Le président ultralibéral argentin Javier Milei a annoncé mercredi une dérégulation massive de la troisième économie d’Amérique latine et signé un décret destiné à modifier ou abroger plus de 300 normes dont celles sur les loyers, les privatisations et le droit du travail.
« L’objectif est d’entamer le chemin vers la reconstruction du pays, rendre la liberté et l’autonomie aux individus et commencer à désarmer l’énorme quantité de régulations qui ont retenu, entravé et empêché la croissance économique dans notre pays », a déclaré M. Milei dans une allocution diffusée à la radio et à la télévision.
Le décret doit toutefois encore passer par le Parlement, où le parti de M. Milei est minoritaire.
Parmi les mesures annoncées figurent l’abrogation de la loi encadrant les loyers « pour que le marché immobilier recommence à fonctionner sans problème », a expliqué le président, élu en novembre et qui a pris ses fonctions le 10 décembre.
Doivent également être abrogées les lois empêchant la privatisation d’entreprises publiques comme la compagnie aérienne Aerolineas Argentinas ou le groupe pétrolier YPF. Les sociétés publiques seront toutes transformées en sociétés anonymes en vue de leur privatisation, a affirmé Javier Milei.
Le chef de l’Etat a aussi annoncé une « modernisation du droit du travail » pour créer plus d’emplois, la modification de la loi sur les sociétés pour que les clubs de football puissent se transformer en sociétés anonymes, et une longue série d’autres mesures de dérégulation dans les secteurs du tourisme, de la santé, d’internet, du transport aérien, de la pharmacie, de la viticulture ou encore du commerce.
Le décret a été publié à minuit au journal officiel. Il devra être examiné dans les dix jours par une commission mixte composée de députés et de sénateurs, mais ne sera invalidé que s’il est rejeté par les deux chambres du Parlement, a expliqué à l’AFP l’avocat constitutionnaliste Emiliano Vitaliani.

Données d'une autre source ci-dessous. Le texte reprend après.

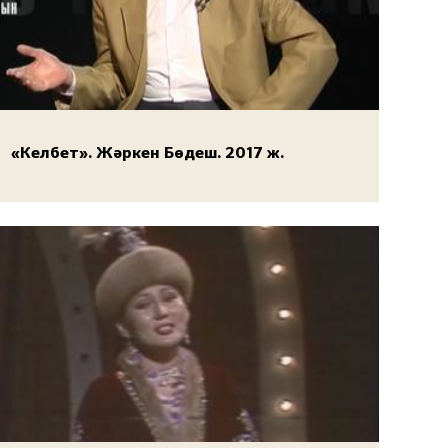
«Келбет». Жәркен Бөдеш. 2017 ж.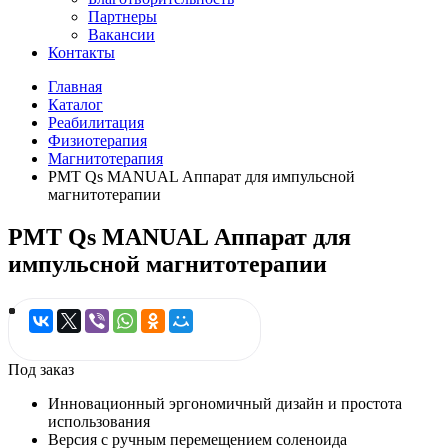
Партнеры
Вакансии
Контакты
Главная
Каталог
Реабилитация
Физиотерапия
Магнитотерапия
PMT Qs MANUAL Аппарат для импульсной
магнитотерапии
PMT Qs MANUAL Аппарат для
импульсной магнитотерапии
Под заказ
Инновационный эргономичный дизайн и простота
использования
Версия с ручным перемещением соленоида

Le parti d’extrême droite de M. Milei, La Libertad Avanza, ne compte que 40 sièges sur 257 à la Chambre basse et seulement sept sièges au Sénat sur 72. Il devra donc chercher des soutiens auprès de la coalition de centre-droit Juntos por el Cambio, partiellement alliée avec M. Milei et qui compte 81 députés et 24 sénateurs, et auprès des 26 députés et huit sénateurs indépendants. L’opposition péroniste, elle, compte 105 députés et 33 sénateurs, et la gauche cinq députés.
Première manifestation
« Ce message n’est pas surprenant car il n’y a rien que Milei n’ait pas dit qu’il allait faire pendant la campagne. Mais il est surprenant que la mesure ait été prise de cette manière, avec un décret d’urgence », a commenté auprès de l’AFP la politologue Lara Goyburu.
Javier Milei avait annoncé le 12 décembre une première série de mesures, notamment une dévaluation choc de plus de 50% du peso et la réduction des subventions aux transports et à l’énergie.
Cet économiste de 53 ans a été élu sur un programme de « tronçonnage » de l’Etat, de dégagisme de la « caste politique » et de thérapie de choc pour redresser le pays où l’inflation dépasse les 160% sur un an et qui compte plus de 40% de pauvres.
M. Milei souhaite ramener les dépenses publiques à 5% du Produit intérieur brut (PIB). L’Argentine a été impliquée dans « une série de crises au cours des cent dernières années qui ont toutes la même origine: le déficit budgétaire », a-t-il justifié dans son discours.
L’allocution présidentielle a été accueillie par un concert de casseroles de protestation dans plusieurs quartiers de Buenos Aires, et des milliers de personnes sont spontanément descendues dans la rue près du Parlement pour exprimer leur rejet.
Quelques heures avant l’allocution présidentielle, des milliers de manifestants avaient déjà défilé dans la capitale à l’appel des organisations de gauche Polo Obrero et Movimiento Socialista. Il s’agissait de la première manifestation contre M. Milei depuis son arrivée au pouvoir.
« Il y a un ajustement brutal, il faut s’organiser et sortir pour résister », a déclaré à l’AFP Ezequiel Pretti, un employé de 34 ans, disant vouloir aussi « défendre les libertés démocratiques, la liberté de manifester ».
L’ampleur du dispositif policier, supervisé par le président et sa ministre de la Sécurité Patricia Bullrich depuis le siège de la police fédérale, a été critiqué par les organisateurs. « Ca me rappelle la dictature », a commenté Eduardo Belliboni, dirigeant de Polo Obrero.